Chiedetelo ad un folle cos’è la felicità. Guardatelo ridere, urlare, saltare di gioia. Osservate i suoi movimenti confusi, morbidi. Ascoltate i suoi versi senza senso, sillabe che corrono veloci, liberate dalla morsa dei denti.
Chiedetelo ad un bambino cos’è la felicità. La sola parola basterà ad illuminare il suo viso di un sorriso contagioso, intimo. Scrutate nei suoi occhi la profonda bellezza che affiora. Non c’è ombra, non c’è rimorso.
Chiedetegli cosa lo rende felice e vi elencherà una lista interminabile di piccole cose, apparentemente banali, profondamente essenziali.
Non chiedetelo a noi sciocchi. Noi che ci facciamo dominare dalla ragione. Noi segnati dall’esperienza. Per noi la felicità è mutevole, sfuggente, impalpabile. è il riflesso del sole sulle increspature delle nostre onde. Dura il tempo necessario a rincorrerne un’altro, più forte, più abbagliante.
Per noi la felicità è l’ora di pittura tra filosofia e matematica, è quell’ inafferrabile lampo tra il desiderio e il rimorso.
Troppo breve per essere compresa, troppo penetrante per non essere pretesa.

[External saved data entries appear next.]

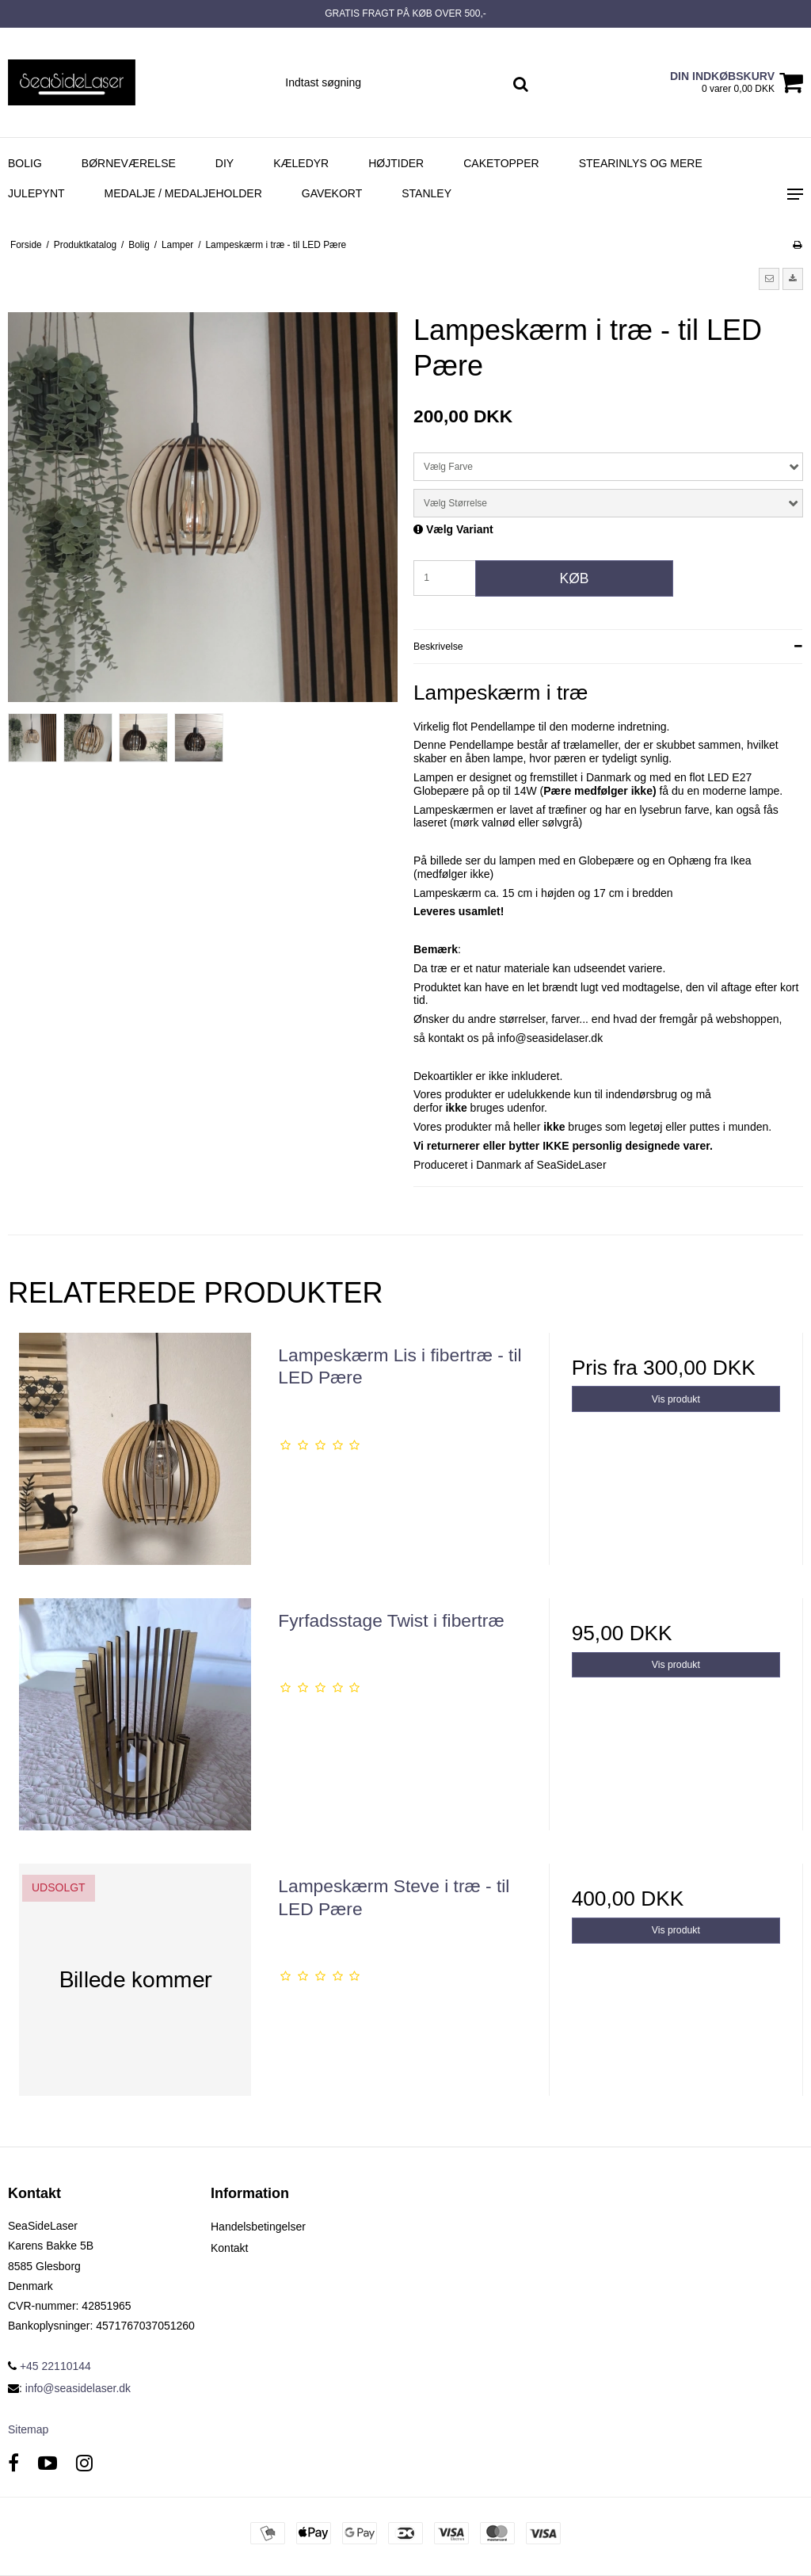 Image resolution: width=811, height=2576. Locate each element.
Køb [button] (574, 578)
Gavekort (332, 193)
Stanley (426, 193)
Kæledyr (301, 163)
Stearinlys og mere (640, 163)
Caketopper (501, 163)
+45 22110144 (49, 2366)
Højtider (396, 163)
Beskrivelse (438, 646)
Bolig (25, 163)
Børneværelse (129, 163)
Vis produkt (676, 1399)
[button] (769, 279)
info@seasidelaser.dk (78, 2388)
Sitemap (28, 2429)
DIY (224, 163)
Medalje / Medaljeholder (183, 193)
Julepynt (36, 193) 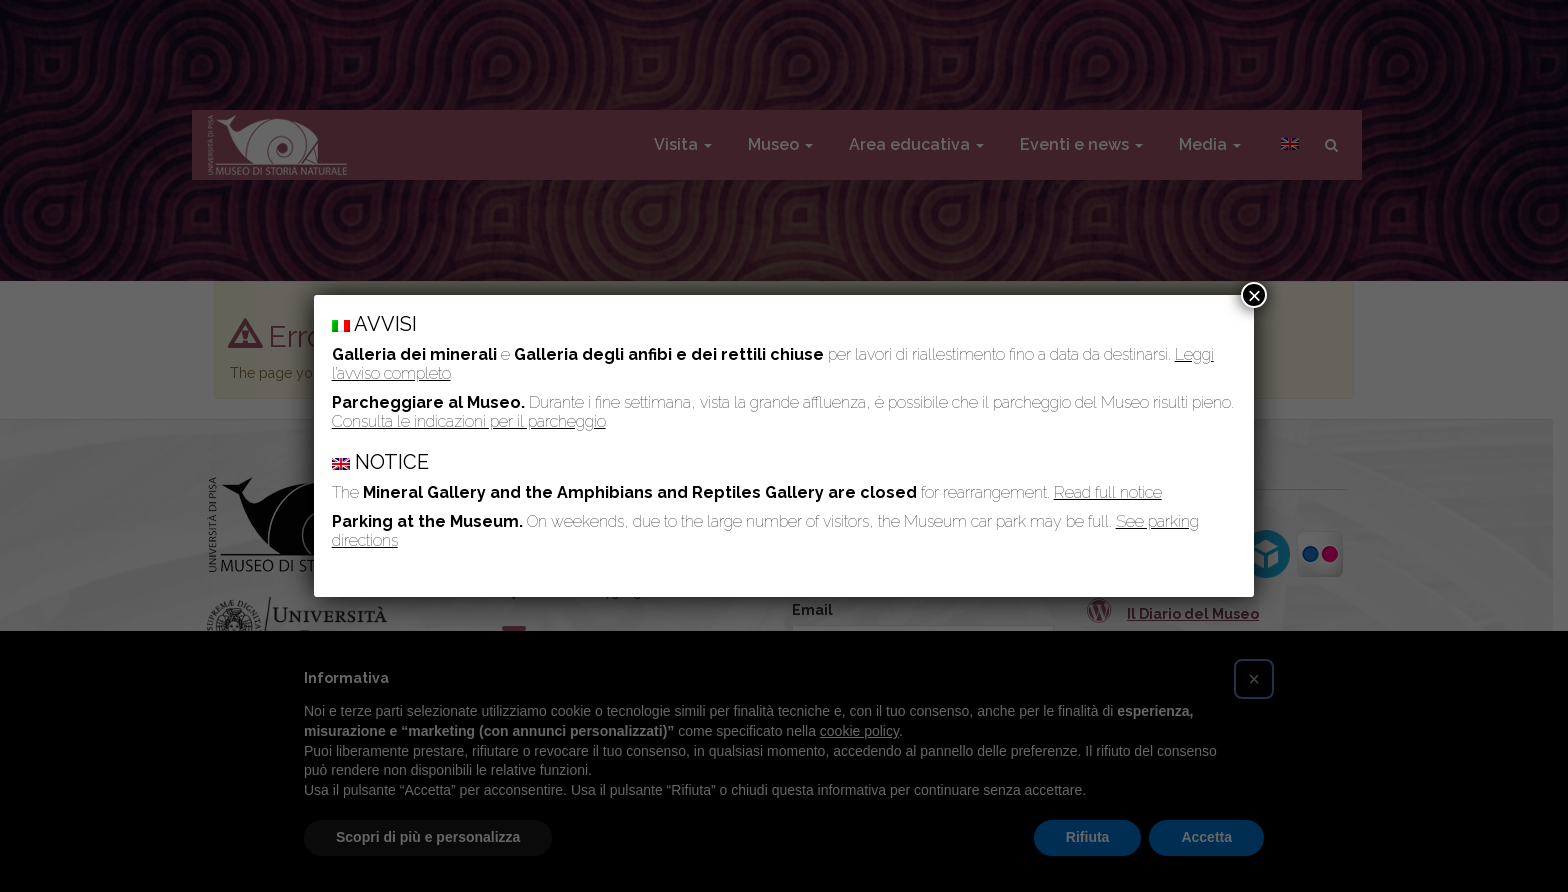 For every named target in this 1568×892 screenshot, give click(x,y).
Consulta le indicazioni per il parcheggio (469, 421)
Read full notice (1108, 492)
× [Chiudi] (1254, 295) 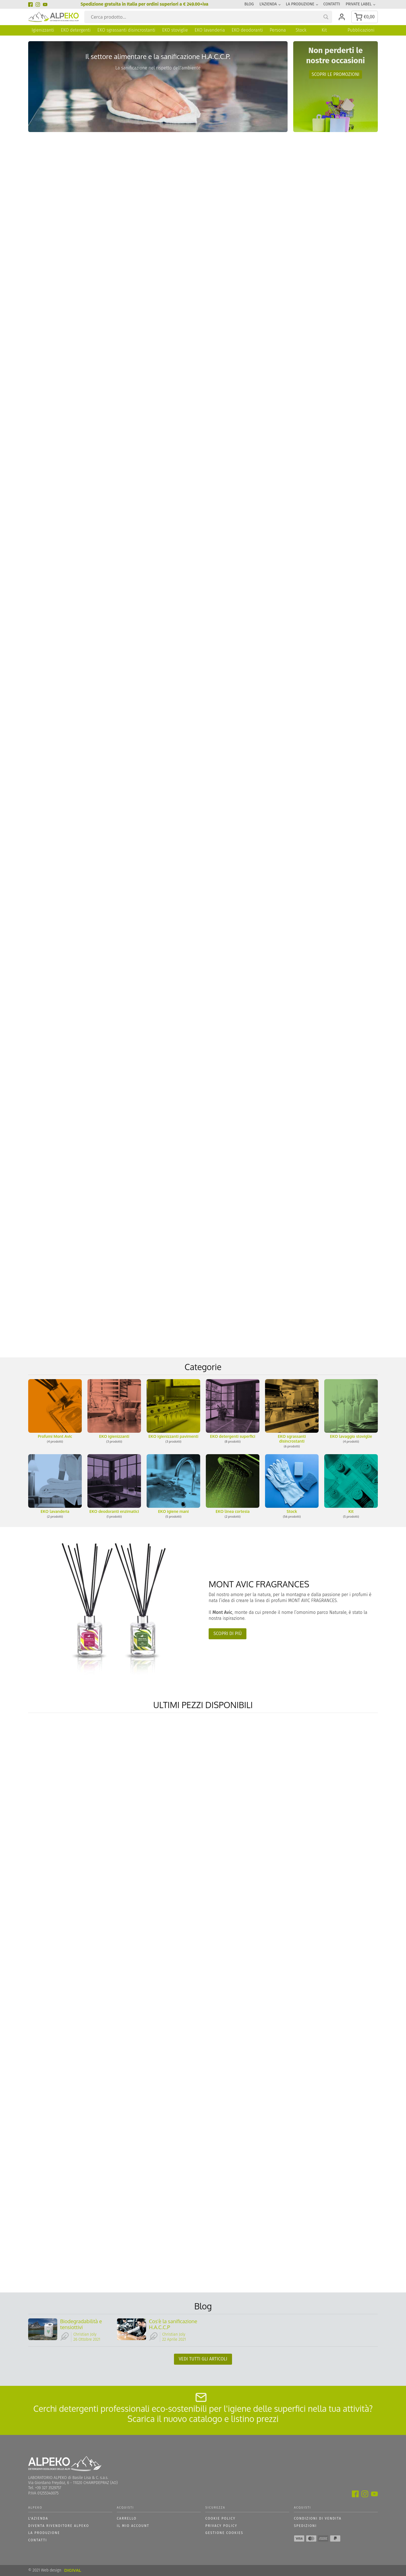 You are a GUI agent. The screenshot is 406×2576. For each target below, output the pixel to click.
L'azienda (268, 4)
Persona (278, 30)
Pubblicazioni (361, 30)
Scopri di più (227, 1633)
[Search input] (211, 17)
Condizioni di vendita (317, 2519)
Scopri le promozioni (335, 74)
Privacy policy (221, 2526)
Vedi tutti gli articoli (203, 2359)
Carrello (126, 2519)
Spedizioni (305, 2526)
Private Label (359, 4)
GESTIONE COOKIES (224, 2533)
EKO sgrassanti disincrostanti (126, 30)
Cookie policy (220, 2519)
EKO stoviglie (175, 30)
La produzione (300, 4)
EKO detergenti (76, 30)
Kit (324, 30)
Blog (249, 4)
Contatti (331, 4)
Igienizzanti (43, 30)
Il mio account (133, 2526)
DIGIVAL (72, 2570)
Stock (301, 30)
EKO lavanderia (210, 30)
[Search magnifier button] (326, 17)
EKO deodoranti (247, 30)
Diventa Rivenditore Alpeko (58, 2526) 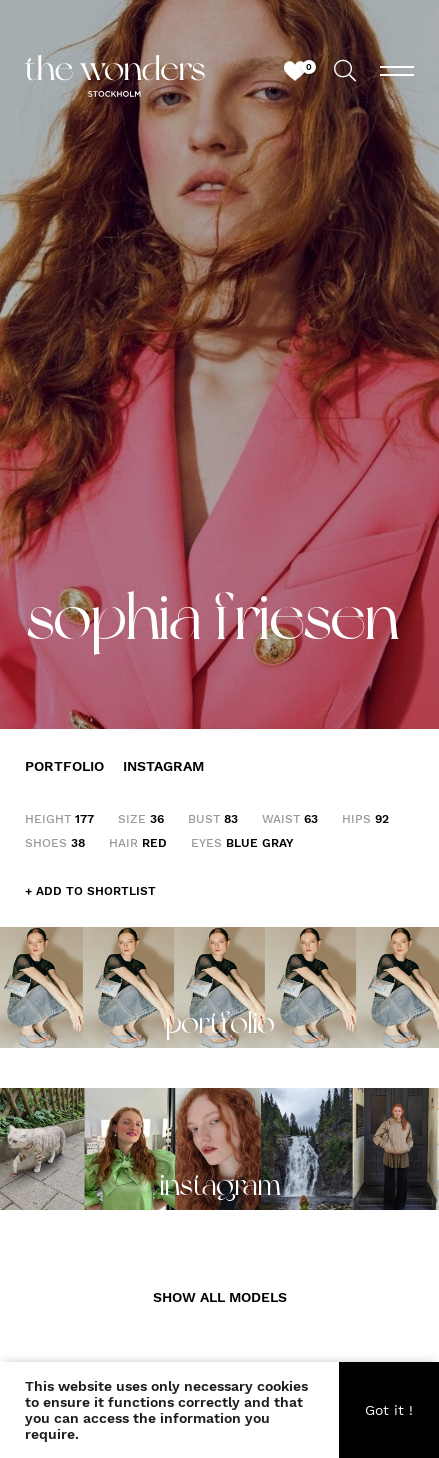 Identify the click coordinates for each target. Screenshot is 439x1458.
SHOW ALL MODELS (220, 1297) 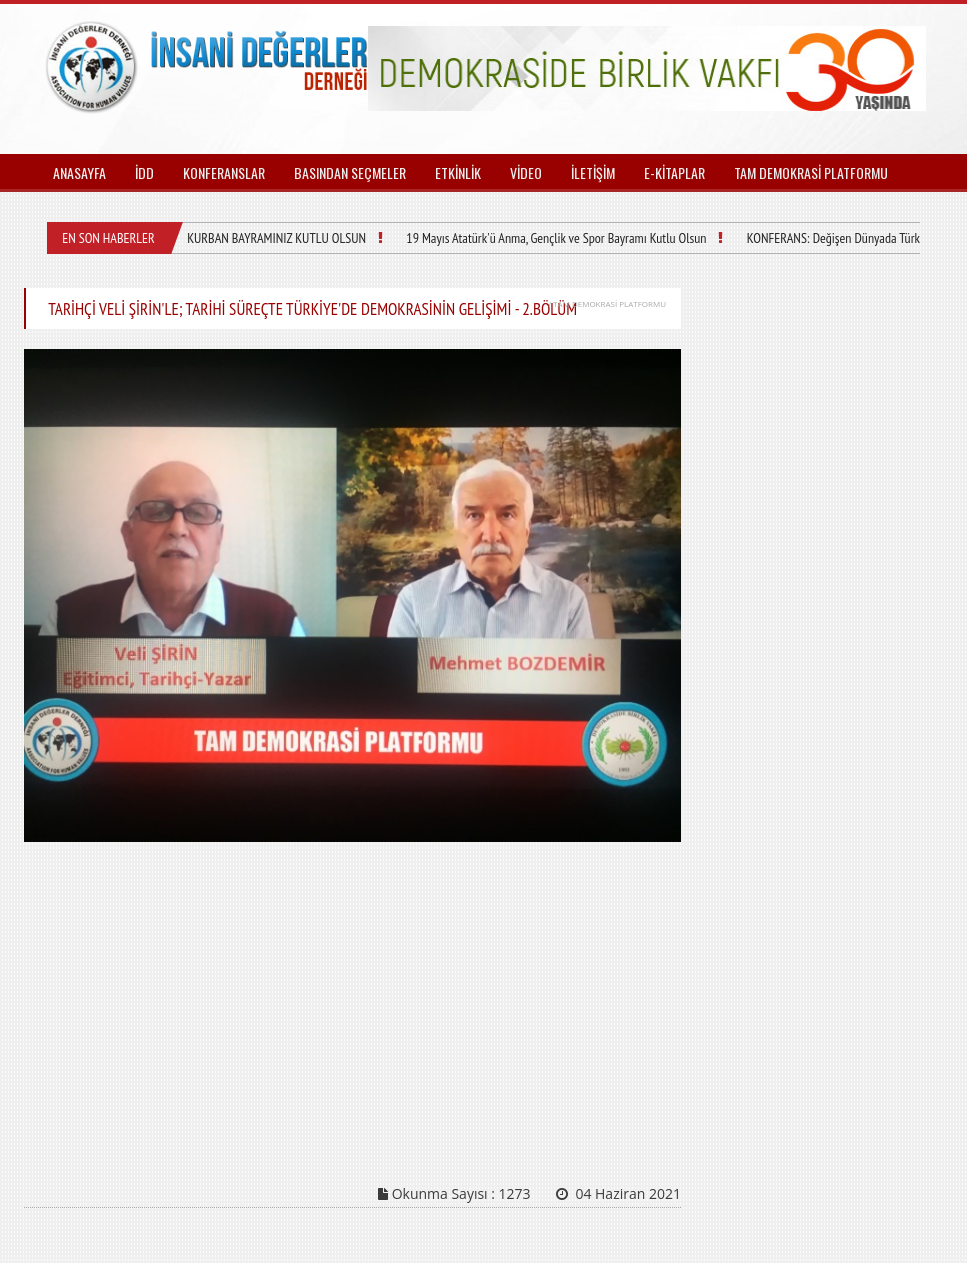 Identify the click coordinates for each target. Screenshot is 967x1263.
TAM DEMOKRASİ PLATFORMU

Non chiedetelo a noi sciocchi che passiamo la vita a ricercarla, altrove da noi, nelle cose che diventano, col passare degli anni, sempre più articolate e complesse e abbiamo perso gli strumenti per poterla assaporare. Piccoli bocconi, una volta ogni tanto. Praticamente una carestia.
Che cos’è la felicità?
Sorpresa, amore, tenerezza, bellezza. Novità soprattutto. Veloce e intensa. In definitiva il gelato alla nocciola prima che ti coli sulla maglietta pulita tra pentimenti e imprecazioni.